Four gas giants and a young sun
CI Tau, which is 450 light-years from Earth, is a T-Tauri star – these are stars that are still in their birth phase. Fusion has only recently ignited in its core, and the star is still contracting to its final size. Even though CI Tau is only approximately two million years old, it already has a companion: a “hot Jupiter” that has a mass of eight to ten Jupiters and is orbiting its host star at a close distance.
It was previously thought that at least ten million years were needed to form these conditions. That’s why scientists were surprised when they discovered the companion CI Tau b in 2016. Now they have found even more surprises, because apparently there is not only one, but four planets within the protoplanetary disk surrounding the star, as a team from the University of Cambridge and others has determined with the help of the Atacama Large Millimeter/submillimeter Array (ALMA).
The four companions have very different orbits. The already known “Hot Jupiter” has an orbit similar to Mercury’s. The outermost planet, approximately as large as Saturn, orbits at a distance of 100 astronomical units (au), almost a thousand times as far as the innermost. Planet number 2, also of a size similar to Jupiter, is at a distance of 13 au (roughly equivalent to Saturn’s orbit), planet number 3, with a size similar to Saturn, orbits at a distance of 39 au (equivalent to Pluto’s orbit).

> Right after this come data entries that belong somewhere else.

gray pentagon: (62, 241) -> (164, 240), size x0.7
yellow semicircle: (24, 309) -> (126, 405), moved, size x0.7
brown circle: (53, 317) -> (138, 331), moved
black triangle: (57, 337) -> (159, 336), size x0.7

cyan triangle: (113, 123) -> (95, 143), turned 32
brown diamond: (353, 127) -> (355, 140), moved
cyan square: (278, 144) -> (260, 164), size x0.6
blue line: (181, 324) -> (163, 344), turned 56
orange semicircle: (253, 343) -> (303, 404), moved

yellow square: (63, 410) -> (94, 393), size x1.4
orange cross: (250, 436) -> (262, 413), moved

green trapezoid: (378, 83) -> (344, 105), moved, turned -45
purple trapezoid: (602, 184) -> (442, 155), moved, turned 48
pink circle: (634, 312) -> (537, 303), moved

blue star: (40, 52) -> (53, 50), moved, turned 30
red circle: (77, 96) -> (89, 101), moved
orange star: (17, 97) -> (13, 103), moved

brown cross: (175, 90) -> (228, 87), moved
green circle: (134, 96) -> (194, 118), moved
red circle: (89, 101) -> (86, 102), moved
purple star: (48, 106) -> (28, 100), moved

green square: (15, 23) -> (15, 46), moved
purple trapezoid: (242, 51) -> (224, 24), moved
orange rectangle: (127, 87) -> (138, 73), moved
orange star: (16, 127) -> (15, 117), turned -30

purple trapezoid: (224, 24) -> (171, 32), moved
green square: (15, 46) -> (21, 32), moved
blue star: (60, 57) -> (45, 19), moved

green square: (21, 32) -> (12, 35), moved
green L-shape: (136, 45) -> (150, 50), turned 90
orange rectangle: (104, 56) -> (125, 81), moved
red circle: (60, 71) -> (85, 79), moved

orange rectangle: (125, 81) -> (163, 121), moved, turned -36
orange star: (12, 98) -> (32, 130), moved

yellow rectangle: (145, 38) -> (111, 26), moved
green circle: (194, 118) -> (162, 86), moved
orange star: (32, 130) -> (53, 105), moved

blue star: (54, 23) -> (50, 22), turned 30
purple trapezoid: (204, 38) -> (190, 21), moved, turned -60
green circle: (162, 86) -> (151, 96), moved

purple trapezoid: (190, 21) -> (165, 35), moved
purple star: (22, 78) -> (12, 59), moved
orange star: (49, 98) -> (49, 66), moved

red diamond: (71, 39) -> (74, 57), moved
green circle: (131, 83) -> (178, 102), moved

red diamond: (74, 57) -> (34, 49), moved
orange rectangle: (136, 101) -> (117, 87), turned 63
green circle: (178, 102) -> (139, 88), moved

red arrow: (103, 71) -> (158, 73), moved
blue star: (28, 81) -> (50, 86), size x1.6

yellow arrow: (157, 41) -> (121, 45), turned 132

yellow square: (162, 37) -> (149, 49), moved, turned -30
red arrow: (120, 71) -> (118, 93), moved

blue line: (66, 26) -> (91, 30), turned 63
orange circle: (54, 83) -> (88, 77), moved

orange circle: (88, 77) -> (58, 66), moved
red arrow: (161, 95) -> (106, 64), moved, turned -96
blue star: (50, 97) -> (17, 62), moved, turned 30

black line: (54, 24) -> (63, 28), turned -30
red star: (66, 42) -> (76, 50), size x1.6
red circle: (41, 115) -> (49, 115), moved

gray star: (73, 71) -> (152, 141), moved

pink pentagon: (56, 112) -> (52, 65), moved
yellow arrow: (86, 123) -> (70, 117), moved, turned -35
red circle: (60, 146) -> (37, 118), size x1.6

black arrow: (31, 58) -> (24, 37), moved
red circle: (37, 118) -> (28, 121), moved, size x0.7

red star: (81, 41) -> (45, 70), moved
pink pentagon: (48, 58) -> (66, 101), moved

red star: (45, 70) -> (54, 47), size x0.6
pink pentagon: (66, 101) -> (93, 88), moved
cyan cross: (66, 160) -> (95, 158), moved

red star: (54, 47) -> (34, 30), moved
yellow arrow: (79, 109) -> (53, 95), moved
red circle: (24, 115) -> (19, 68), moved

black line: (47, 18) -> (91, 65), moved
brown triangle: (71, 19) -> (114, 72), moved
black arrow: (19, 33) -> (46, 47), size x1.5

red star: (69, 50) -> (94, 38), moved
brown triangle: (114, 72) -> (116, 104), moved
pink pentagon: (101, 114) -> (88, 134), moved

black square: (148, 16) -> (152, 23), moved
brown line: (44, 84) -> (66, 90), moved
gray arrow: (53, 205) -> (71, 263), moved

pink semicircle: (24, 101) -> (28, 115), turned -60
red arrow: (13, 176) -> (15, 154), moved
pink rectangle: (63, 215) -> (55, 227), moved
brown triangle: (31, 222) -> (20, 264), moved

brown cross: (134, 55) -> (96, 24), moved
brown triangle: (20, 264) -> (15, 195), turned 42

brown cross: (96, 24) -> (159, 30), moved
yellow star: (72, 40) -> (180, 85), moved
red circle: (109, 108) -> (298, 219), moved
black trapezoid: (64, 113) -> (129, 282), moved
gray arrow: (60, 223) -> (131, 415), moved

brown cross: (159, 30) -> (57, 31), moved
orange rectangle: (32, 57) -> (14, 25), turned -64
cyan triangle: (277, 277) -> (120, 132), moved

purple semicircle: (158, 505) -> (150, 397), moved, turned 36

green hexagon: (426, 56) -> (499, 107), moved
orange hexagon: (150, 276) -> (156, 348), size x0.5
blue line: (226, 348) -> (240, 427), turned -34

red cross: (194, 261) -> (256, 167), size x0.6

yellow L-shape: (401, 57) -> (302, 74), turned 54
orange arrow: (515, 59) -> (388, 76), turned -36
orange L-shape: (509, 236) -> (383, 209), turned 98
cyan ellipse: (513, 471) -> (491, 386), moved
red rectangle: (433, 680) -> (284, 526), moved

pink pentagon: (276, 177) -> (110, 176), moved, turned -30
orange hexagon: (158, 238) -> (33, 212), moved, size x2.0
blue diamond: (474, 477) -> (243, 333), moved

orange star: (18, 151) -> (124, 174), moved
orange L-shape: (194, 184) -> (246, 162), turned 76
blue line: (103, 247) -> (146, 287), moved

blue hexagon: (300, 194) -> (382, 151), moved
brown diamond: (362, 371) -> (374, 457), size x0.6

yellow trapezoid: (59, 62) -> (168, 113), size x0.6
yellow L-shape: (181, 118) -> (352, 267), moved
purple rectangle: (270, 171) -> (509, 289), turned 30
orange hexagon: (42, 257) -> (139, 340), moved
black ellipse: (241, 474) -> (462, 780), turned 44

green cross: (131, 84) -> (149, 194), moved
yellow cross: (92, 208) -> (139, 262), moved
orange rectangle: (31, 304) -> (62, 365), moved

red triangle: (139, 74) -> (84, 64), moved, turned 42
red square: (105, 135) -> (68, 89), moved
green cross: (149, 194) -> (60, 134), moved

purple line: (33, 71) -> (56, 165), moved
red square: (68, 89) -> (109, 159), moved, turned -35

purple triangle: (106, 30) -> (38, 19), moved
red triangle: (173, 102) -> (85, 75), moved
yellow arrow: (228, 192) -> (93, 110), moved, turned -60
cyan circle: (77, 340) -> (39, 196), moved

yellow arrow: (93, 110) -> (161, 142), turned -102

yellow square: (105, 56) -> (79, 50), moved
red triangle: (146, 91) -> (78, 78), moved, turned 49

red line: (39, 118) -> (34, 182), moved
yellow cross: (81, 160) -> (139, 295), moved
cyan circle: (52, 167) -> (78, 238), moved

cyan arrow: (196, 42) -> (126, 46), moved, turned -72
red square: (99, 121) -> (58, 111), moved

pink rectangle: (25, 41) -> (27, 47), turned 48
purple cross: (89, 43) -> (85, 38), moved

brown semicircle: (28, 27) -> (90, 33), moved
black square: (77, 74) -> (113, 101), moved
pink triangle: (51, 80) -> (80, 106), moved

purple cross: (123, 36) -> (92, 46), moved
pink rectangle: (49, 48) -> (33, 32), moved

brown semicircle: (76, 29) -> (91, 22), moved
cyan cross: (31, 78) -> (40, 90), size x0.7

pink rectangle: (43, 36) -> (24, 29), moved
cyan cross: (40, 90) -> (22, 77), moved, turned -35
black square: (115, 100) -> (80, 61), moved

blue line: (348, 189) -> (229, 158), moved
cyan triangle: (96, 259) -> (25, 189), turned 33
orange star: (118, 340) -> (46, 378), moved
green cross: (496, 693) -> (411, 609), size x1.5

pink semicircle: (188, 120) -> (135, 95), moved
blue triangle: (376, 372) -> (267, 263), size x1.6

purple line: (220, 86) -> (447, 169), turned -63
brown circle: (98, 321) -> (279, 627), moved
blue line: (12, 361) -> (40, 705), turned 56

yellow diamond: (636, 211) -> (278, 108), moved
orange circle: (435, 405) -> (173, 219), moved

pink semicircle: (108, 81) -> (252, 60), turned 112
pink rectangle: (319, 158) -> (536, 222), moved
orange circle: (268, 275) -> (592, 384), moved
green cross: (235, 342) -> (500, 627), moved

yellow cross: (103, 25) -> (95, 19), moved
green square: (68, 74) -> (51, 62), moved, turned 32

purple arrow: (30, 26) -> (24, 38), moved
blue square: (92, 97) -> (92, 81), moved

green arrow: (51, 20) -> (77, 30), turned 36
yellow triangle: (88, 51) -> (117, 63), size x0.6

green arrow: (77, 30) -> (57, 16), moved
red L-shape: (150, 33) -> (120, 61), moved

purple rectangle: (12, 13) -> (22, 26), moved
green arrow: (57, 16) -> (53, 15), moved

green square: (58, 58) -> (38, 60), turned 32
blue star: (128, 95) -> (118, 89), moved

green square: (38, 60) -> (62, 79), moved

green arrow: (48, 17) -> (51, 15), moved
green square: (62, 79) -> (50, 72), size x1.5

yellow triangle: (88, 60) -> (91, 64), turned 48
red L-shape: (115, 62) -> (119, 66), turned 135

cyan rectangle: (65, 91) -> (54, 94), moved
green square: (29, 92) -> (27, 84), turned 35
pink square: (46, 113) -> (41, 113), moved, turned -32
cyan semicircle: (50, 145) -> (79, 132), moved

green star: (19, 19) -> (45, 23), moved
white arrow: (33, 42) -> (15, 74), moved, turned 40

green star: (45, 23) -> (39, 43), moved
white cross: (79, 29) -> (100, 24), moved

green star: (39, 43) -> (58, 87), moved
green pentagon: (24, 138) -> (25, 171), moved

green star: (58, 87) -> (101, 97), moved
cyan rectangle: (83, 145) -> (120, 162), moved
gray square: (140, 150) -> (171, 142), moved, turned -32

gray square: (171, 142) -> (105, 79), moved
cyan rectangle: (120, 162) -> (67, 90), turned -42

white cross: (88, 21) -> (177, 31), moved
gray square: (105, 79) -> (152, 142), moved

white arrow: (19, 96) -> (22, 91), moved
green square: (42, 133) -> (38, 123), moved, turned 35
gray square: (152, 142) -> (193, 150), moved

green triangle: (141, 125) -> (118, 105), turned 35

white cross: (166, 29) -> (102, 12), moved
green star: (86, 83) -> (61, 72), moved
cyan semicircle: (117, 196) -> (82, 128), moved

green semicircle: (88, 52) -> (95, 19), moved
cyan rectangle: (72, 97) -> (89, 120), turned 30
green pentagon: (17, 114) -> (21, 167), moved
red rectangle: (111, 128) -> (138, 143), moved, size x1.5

The discovery raises interesting questions. First, it was previously thought that hot Jupiters would have to form on much wider orbits, which is why most of these planets are also much older than this specimen. Therefore, scientists conjecture that, within its short lifetime, CI Tau b must have moved from an outer orbit closer to its star. Maybe its three siblings were to blame for this migration?
But then there is still the mystery of how the two outer planets could have formed at all. “Planet formation models tend to focus on being able to make the types of planets that have been observed already, so new discoveries don’t necessarily fit the models,” says Prof. Cathie Clarke of the University of Cambridge. “Saturn mass planets are supposed to form by first accumulating a solid core and then pulling in a layer of gas on top, but these processes are supposed to be very slow at large distances from the star. Most models will struggle to make planets of this mass at this distance.”